Ideally, young border collies should be trained in a small pen or space so they can’t run in circles, they have to develop their eye.
Karen says you never knows for sure with puppies, but that might be why Fate prefers to run around the sheep rather than herd them. She got into the habit, and I let her, and with border collies, two times is an addiction. It’s very possible she was so busy having fun running she was too distracted to focus on controlling.
The other possibility is that she is one of the 20 per cent of border collie pups who don’t have the eye-stalk, according to what I have read. My inclination would be to go with Karen, I trust her completely.
On the one hand, I feel badly if I messed up the training of this remarkable dog. On the other, we ended up with precisely the dog we wanted – an active, energetic and loving pet who is Maria’s dog and who spends her days with her. We could not be happier with Fate or with the kind of dog she is, she has an active and very happy and loving life here.
Life is funny sometimes, it worked out the way we wanted without our quite realizing it.
The other factor that Karen raised – she is honest always – is age. I am 69 years old, and quite healthy, but my legs do not move as quickly as legs often need to move when training a young border collie. I often found that Fate was moving so quickly and so far ahead of me that it was very difficult to train her or be there when I needed to be right there. Ideally, we should have moved from a small pen to a small pasture to the real thing, in stages.

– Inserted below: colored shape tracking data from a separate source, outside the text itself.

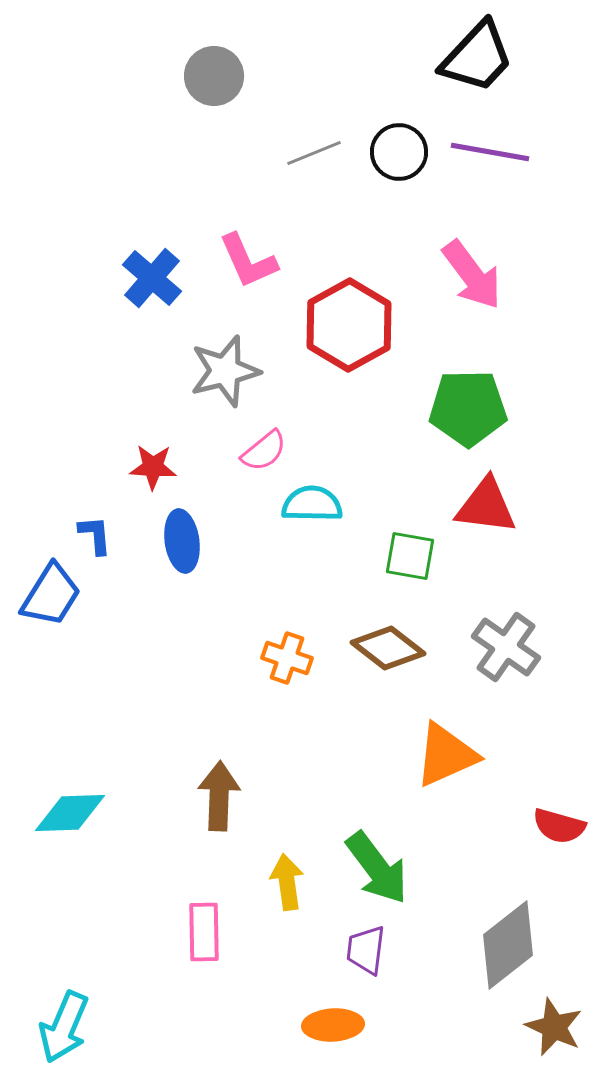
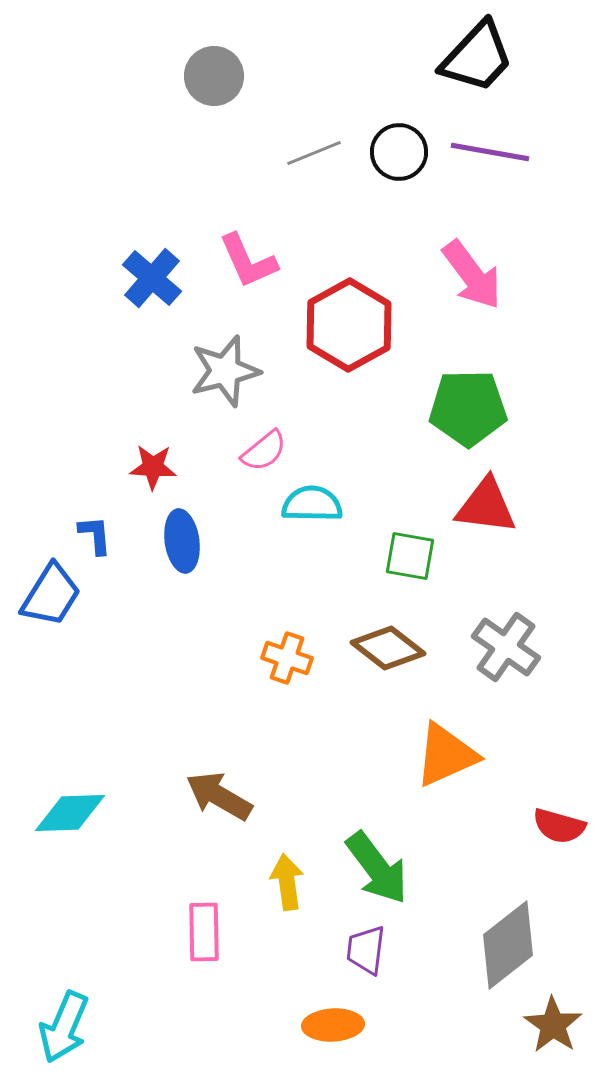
brown arrow: rotated 62 degrees counterclockwise
brown star: moved 1 px left, 2 px up; rotated 10 degrees clockwise
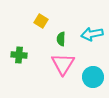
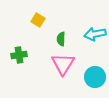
yellow square: moved 3 px left, 1 px up
cyan arrow: moved 3 px right
green cross: rotated 14 degrees counterclockwise
cyan circle: moved 2 px right
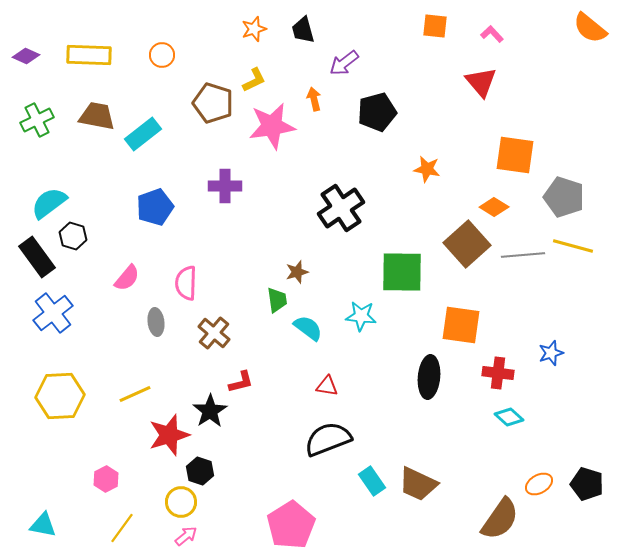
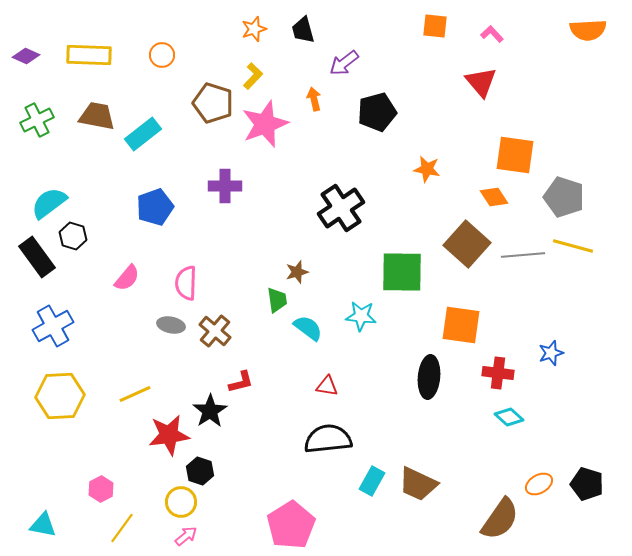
orange semicircle at (590, 28): moved 2 px left, 2 px down; rotated 42 degrees counterclockwise
yellow L-shape at (254, 80): moved 1 px left, 4 px up; rotated 20 degrees counterclockwise
pink star at (272, 126): moved 7 px left, 2 px up; rotated 12 degrees counterclockwise
orange diamond at (494, 207): moved 10 px up; rotated 24 degrees clockwise
brown square at (467, 244): rotated 6 degrees counterclockwise
blue cross at (53, 313): moved 13 px down; rotated 9 degrees clockwise
gray ellipse at (156, 322): moved 15 px right, 3 px down; rotated 72 degrees counterclockwise
brown cross at (214, 333): moved 1 px right, 2 px up
red star at (169, 435): rotated 9 degrees clockwise
black semicircle at (328, 439): rotated 15 degrees clockwise
pink hexagon at (106, 479): moved 5 px left, 10 px down
cyan rectangle at (372, 481): rotated 64 degrees clockwise
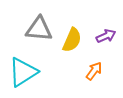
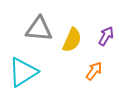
purple arrow: rotated 36 degrees counterclockwise
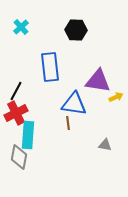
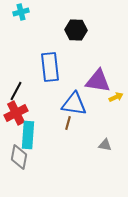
cyan cross: moved 15 px up; rotated 28 degrees clockwise
brown line: rotated 24 degrees clockwise
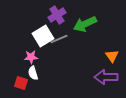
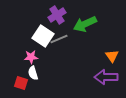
white square: rotated 25 degrees counterclockwise
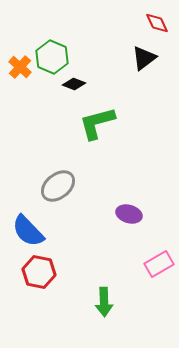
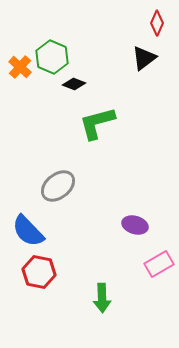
red diamond: rotated 50 degrees clockwise
purple ellipse: moved 6 px right, 11 px down
green arrow: moved 2 px left, 4 px up
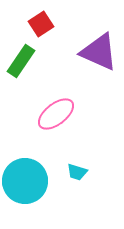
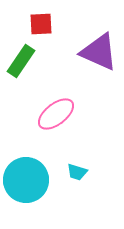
red square: rotated 30 degrees clockwise
cyan circle: moved 1 px right, 1 px up
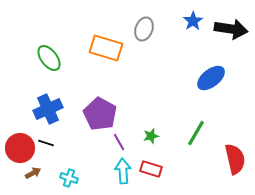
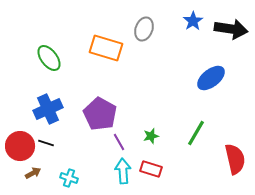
red circle: moved 2 px up
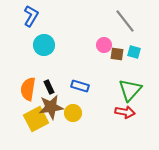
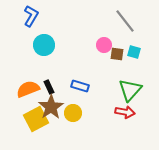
orange semicircle: rotated 60 degrees clockwise
brown star: rotated 25 degrees counterclockwise
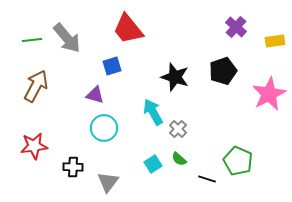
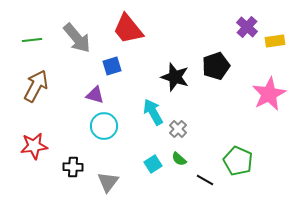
purple cross: moved 11 px right
gray arrow: moved 10 px right
black pentagon: moved 7 px left, 5 px up
cyan circle: moved 2 px up
black line: moved 2 px left, 1 px down; rotated 12 degrees clockwise
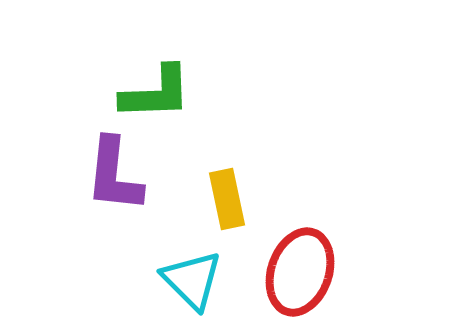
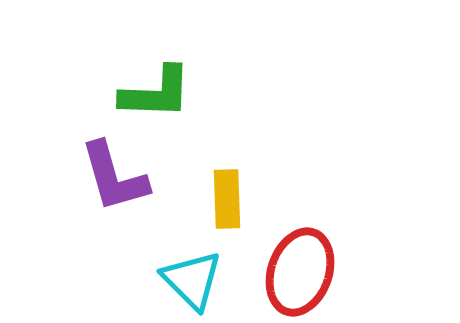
green L-shape: rotated 4 degrees clockwise
purple L-shape: moved 2 px down; rotated 22 degrees counterclockwise
yellow rectangle: rotated 10 degrees clockwise
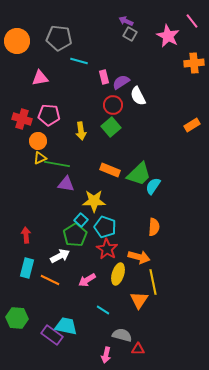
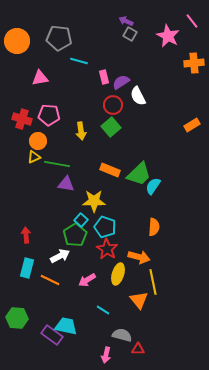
yellow triangle at (40, 158): moved 6 px left, 1 px up
orange triangle at (139, 300): rotated 12 degrees counterclockwise
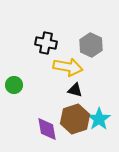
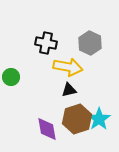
gray hexagon: moved 1 px left, 2 px up
green circle: moved 3 px left, 8 px up
black triangle: moved 6 px left; rotated 28 degrees counterclockwise
brown hexagon: moved 2 px right
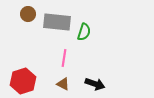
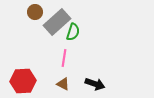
brown circle: moved 7 px right, 2 px up
gray rectangle: rotated 48 degrees counterclockwise
green semicircle: moved 11 px left
red hexagon: rotated 15 degrees clockwise
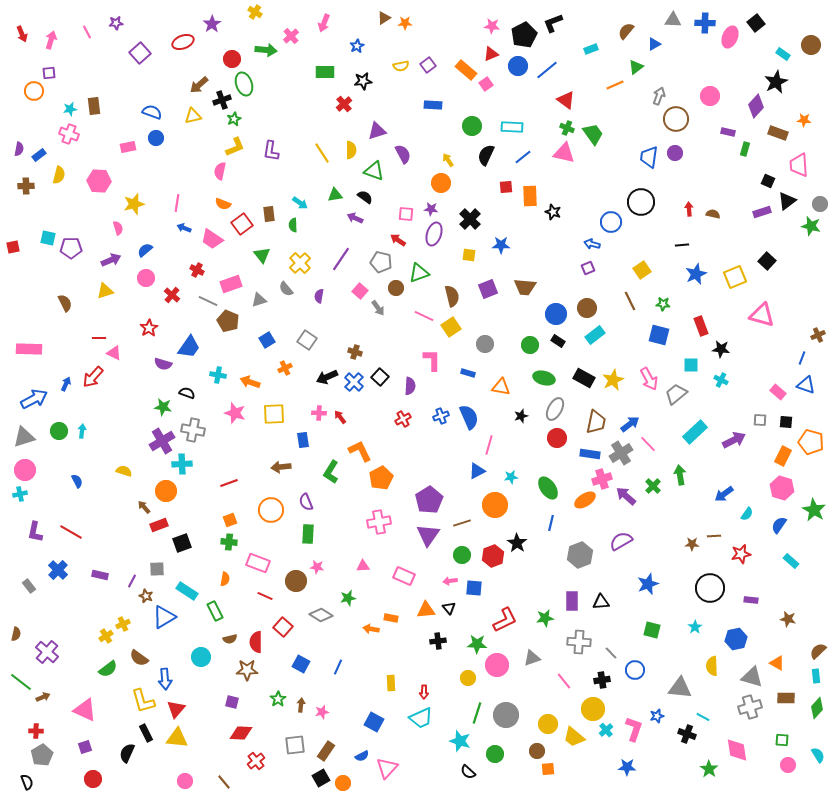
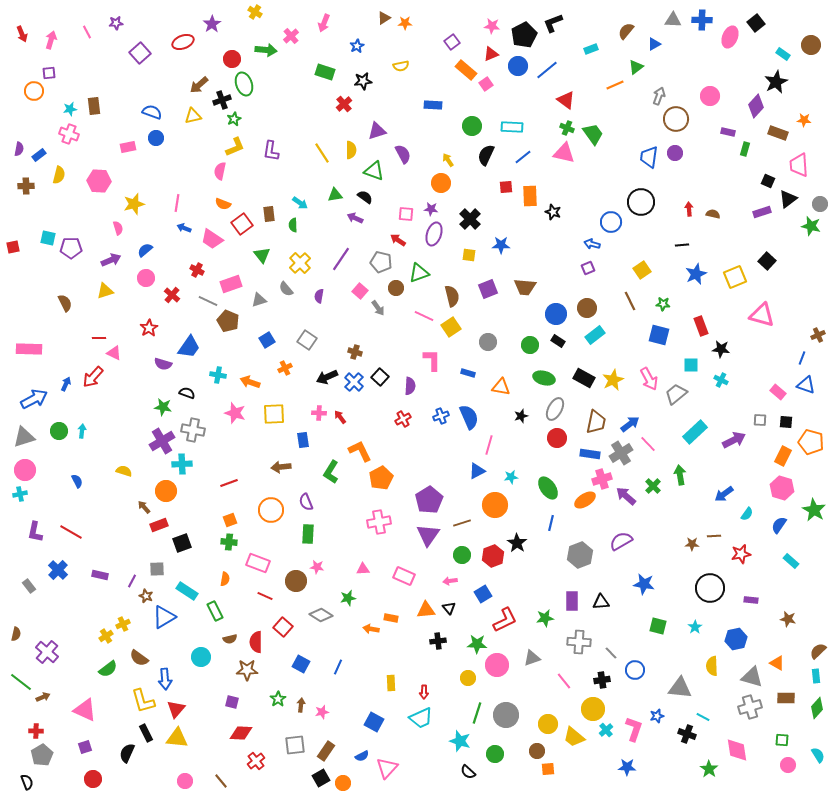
blue cross at (705, 23): moved 3 px left, 3 px up
purple square at (428, 65): moved 24 px right, 23 px up
green rectangle at (325, 72): rotated 18 degrees clockwise
black triangle at (787, 201): moved 1 px right, 2 px up
gray circle at (485, 344): moved 3 px right, 2 px up
pink triangle at (363, 566): moved 3 px down
blue star at (648, 584): moved 4 px left; rotated 30 degrees clockwise
blue square at (474, 588): moved 9 px right, 6 px down; rotated 36 degrees counterclockwise
green square at (652, 630): moved 6 px right, 4 px up
brown line at (224, 782): moved 3 px left, 1 px up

We aren’t set up for that.
I never quite figured out how to do that, or perhaps I just gave up on it. In any case, Karen and I both agreed that an adult dog with herding experience would be a wise move for the next dog. We will need one. Karen knows the dog will have the best possible home.
We live in a culture where mistakes are considered fatal flaws and crimes, often subject to ridicule or assault.
I have learned no to see it that way. Our country would be better and safer if our leaders could admit to making mistakes and learning from them.
I make a lot of mistakes, and I work hard to understand them and take responsibility for them. And to admit to them, and in public. There is no grace in pretending to be perfect. Mistakes make me smarter and stronger, there is not a human being alive who has not made some.
Karen said she wasn’t sure about the training of Fate. And to be honest, there is no way of knowing for sure.
But I think she is right, I feel it in my gut. She is a good friend for telling me the truth.
Mistakes can teach us or sink us, depending on how we react to them. I hate to make mistakes, but I also recognize them as a gift. There is no better way on the earth to learn than to make mistakes, and to have the kind of life where mistakes are inevitable, a symbol of life, growth, and change.
There is something empowering about standing up in the world and saying out loud, “yes, I made a mistake.”
And then let go of it.
I plan to make many more mistakes. I hope I have the grace to own up to them and to have good people around me who will tell me the truth when I do.